When the second wave arrived, only 33 million people, about 2.4 percent of the population, had received one dose and seven million people had received both doses. On May 1, vaccination opened for everyone older than 18 years, but many states have reported shortages and the pace of vaccination has slowed down. Local supplies are expected to stabilize by July, but their low penetration cannot reverse the current wave of infection and death in India.

Covid-19 vaccines mitigate disease, but they may not prevent infection, especially when transmission rates are as high as they are now. Though good data is lacking, variant viruses with evasion potential may also have a role in “breakthrough” infections in vaccinated people.

The immediate need is to reduce spread by increased testing and isolation of people who test positive. Several Indian states are under lockdown. This would “flatten the curve,” allowing health care facilities and supplies to regroup. Rapidly enhancing the health care infrastructure will also save lives. India should increase available hospital beds by setting up temporary facilities, mobilize retired doctors and nurses, and strengthen the supply chain for critical medicines and oxygen.

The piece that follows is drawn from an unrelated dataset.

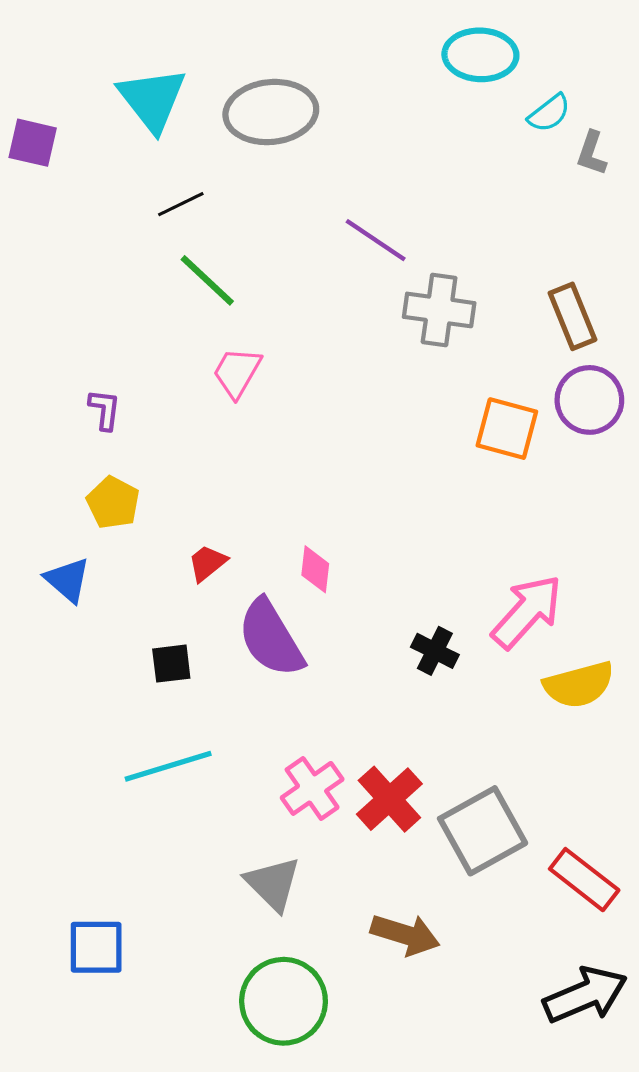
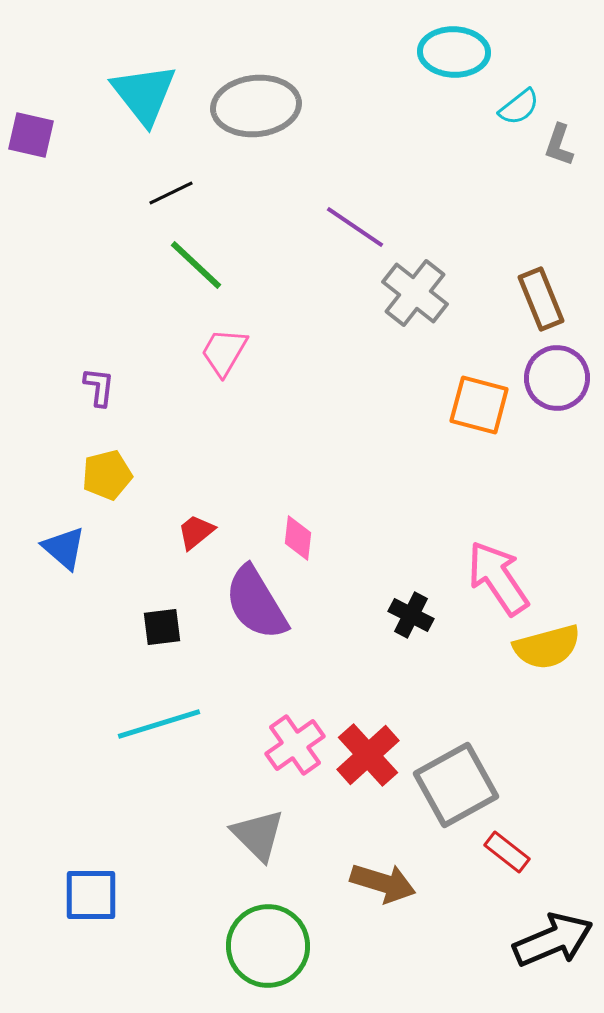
gray cross: (439, 310) -> (415, 293), turned 30
yellow pentagon: (113, 503) -> (107, 475), turned 30
pink arrow: (527, 612) -> (498, 578), turned -76
red rectangle: (584, 880) -> (507, 852), moved, size x0.7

At the same time, India cannot allow the pace of vaccinations to slow. It must vaccinate at scale now, aiming to deliver 7.5 million to 10 million doses every day. This will require enhancing vaccine supplies and doubling delivery points. There are only about 50,000 sites where Indians can get vaccines right now; we need many more. Since only 3 percent of these delivery points are in the private sector, this is where capacity can be added.

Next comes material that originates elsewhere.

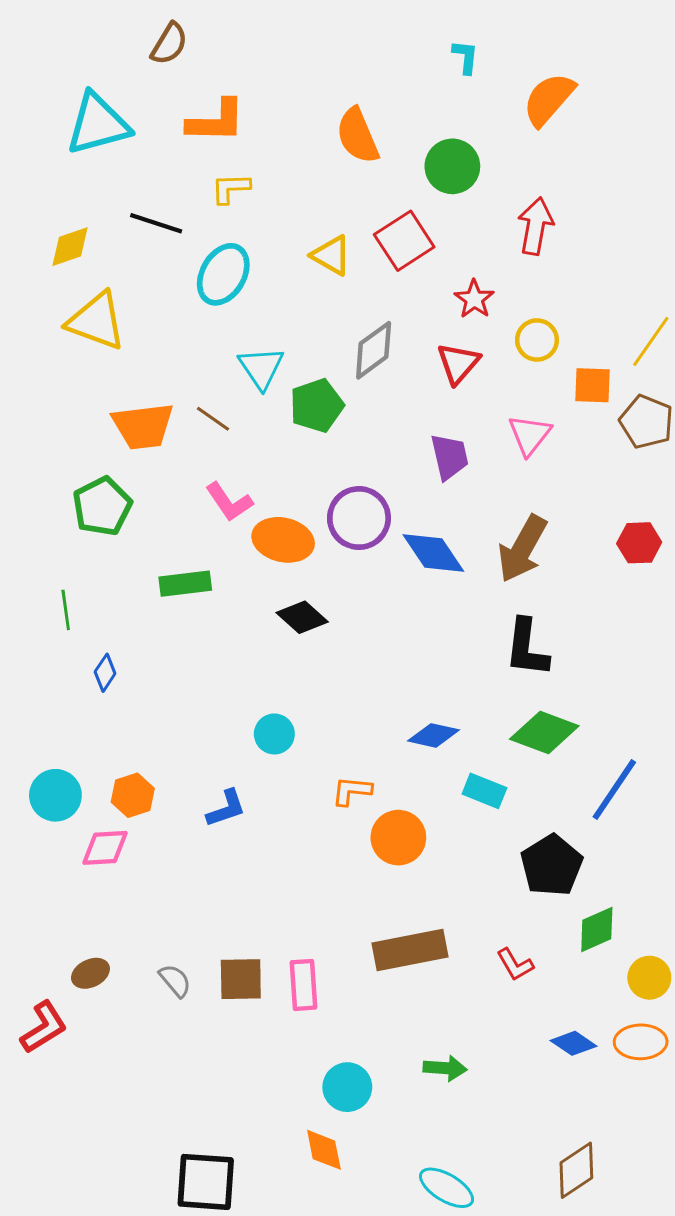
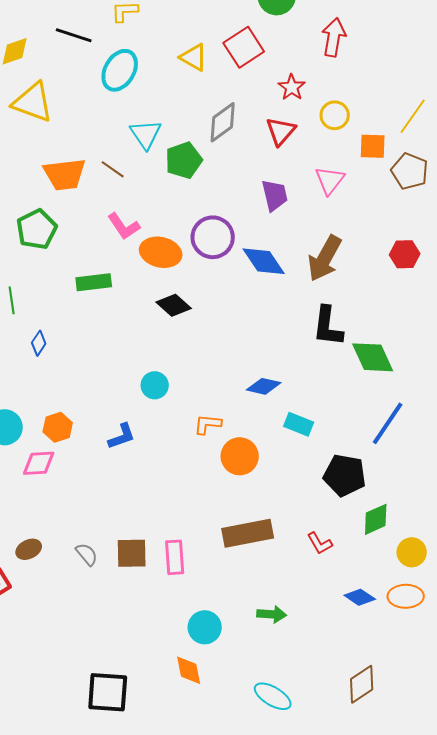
green diamond: (544, 733) -> (373, 357), moved, turned 45
black pentagon: (552, 865) -> (345, 475), turned -30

All of these measures have wide support among my fellow scientists in India. But they are facing stubborn resistance to evidence-based policymaking. On April 30, over 800 Indian scientists appealed to the prime minister, demanding access to the data that could help them further study, predict and curb this virus.

Decision-making based on data is yet another casualty, as the pandemic in India has spun out of control. The human cost we are enduring will leave a permanent scar.

Shahid Jameel is a virologist and director of the Trivedi School of Biosciences at Ashoka University in Sonipat, India.